New Mexico Governor Bill Richardson said. “New Mexicans have stepped up to the plate by making this investment. This groundbreaking ceremony is an important step toward our goal of being at the forefront of a vibrant new, commercial space industry.”Virgin Galactic President Will Whitehorn proclaimed that "The groundbreaking is an enormous milestone for Virgin Galactic which is investing over $300 million in developing a new space launch system which will operate at Spaceport America after it opens." Virgin Galactic will be the anchor tenant, a strange designation for a company that plans to fly people into space. The price tag on a ticket to ride is $200,000, with hundreds on the waiting list.
Spaceport America, the dream coming true for millions of people who dream about flying into space. Count the whole BSN* team in.
The operation of the spaceport will not be unlike other commercial airports, with the facilities being leased to private companies. Bids were being asked for in May. One of the first contracts given out is for the construction of a runway, 10,000 feet long and 200 feet wide. The state broke bids for the project down into several chunks, such as fencing, fuel storage, and facilities for emergency responders, to give smaller companies a chance. Larger portions were awarded by international bid. Foster + Partners of the UK has extensive experience designing airport buildings. They, along with URS Corporation, one of the world’s largest design and engineering firms, won the bid for the design of the hanger facility. Spaceport America’s terminal hanger will honor Mexico Governor Bill Richardson’s executive order for state buildings, and will be built to the U.S. Green Building Council’s LEED [Leadership in Energy and Environmental Design] rating system. The sustainable environmental design for the spaceport includes thermal solar panels, air treatments, and under floor radiative cooling and heating.
We wonder where are they going to put TSA in?

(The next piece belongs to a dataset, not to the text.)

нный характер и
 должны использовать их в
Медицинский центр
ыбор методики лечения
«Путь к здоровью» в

In 2005, the site of the proposed spaceport hosted a firing of model rockets by Branson and 5th graders from a Las Cruces elementary school. The spaceport was also used to launch a rocket in 2007 which carried the ashes of actor James Doohan, better known as Scotty, the chief engineer on the Starship Enterprise on Star Trek. Culberson County, Texas is home to an earlier facility also directed at commercial space travelers. In howstuff works, we are told that Jeff Bezos, founder of Amazon.com, and the man behind Blue Origin is proceeding with his project quietly. Little has publicized about his plans to send tourists (around three at a time) on routine suborbital space trips. In November, 2006, he launched his first Goddard test rocket, fueled by hydrogen peroxide and kerosene. No mention was made of how this met the FAA’s Environmental Assessment for the Blue Origin West Texas commercial launch site which determined that "conformity to the Clean Air Act is not required. The air quality in Culberson County can be generally considered as unimpaired." It remains to be seen if it remains so after Bezos’ rocket launches.

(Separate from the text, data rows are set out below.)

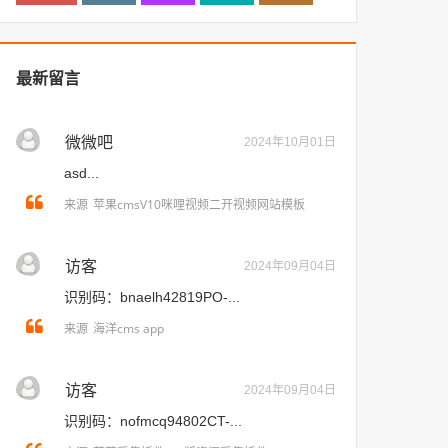
最新留言
微微吧
2024年10月01日
asd...
苹果cmsV10咪哩视频二开视频网站模板
来源
访客
2024年09月04日
识别码：bnaelh42819PO-...
海洋cms app
来源
访客
2024年09月04日
识别码：nofmcq94802CT-...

In December, 2008, we learned that plans for a "New Shepard" vehicle consisted of a pressurized crew module that would carry experiments and astronauts. It would be carried atop a propulsion module that would take off take-off vertically, accelerating for a little under three minutes, before shutting off its rocket engines to coast into space. Blue Origin’s engineering and manufacturing teams work from their home office in Kent, Washington, south of Seattle. Always looking for qualified individuals to join their team, they warn: "You must have a genuine passion for space. Without passion, you will find what we’re trying to do too difficult." Other than a few other comments and some images, the Blue Origin website is as guarded as ever, with the latest “update” being in January, 2007. It appears that Spaceport America, located near a New Mexico town named Truth or Consequences, is much more intent upon keeping the public informed.